----- Material for this exercise

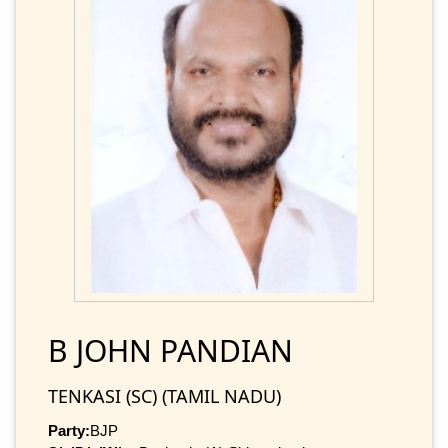
B JOHN PANDIAN
TENKASI (SC) (TAMIL NADU)
Party:
BJP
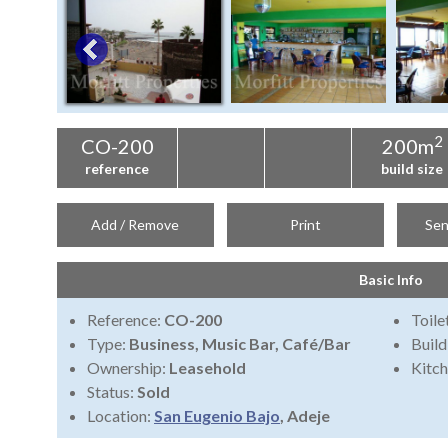
2
CO-200
200m
reference
build size
Add / Remove
Print
Sen
Basic Info
Reference:
CO-200
Toile
Type:
Business, Music Bar, Café/Bar
Build
Ownership:
Leasehold
Kitch
Status:
Sold
Location:
San Eugenio Bajo
, Adeje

----------

What the task requires
Repeat the records above word for word, apart from the pictures.

Output of the exercise
B JOHN PANDIAN
TENKASI (SC) (TAMIL NADU)
Party:
BJP
2
CO-200
200m
reference
build size
Add / Remove
Print
Sen
Basic Info
Reference:
CO-200
Toile
Type:
Business, Music Bar, Café/Bar
Build
Ownership:
Leasehold
Kitch
Status:
Sold
Location:
San Eugenio Bajo
, Adeje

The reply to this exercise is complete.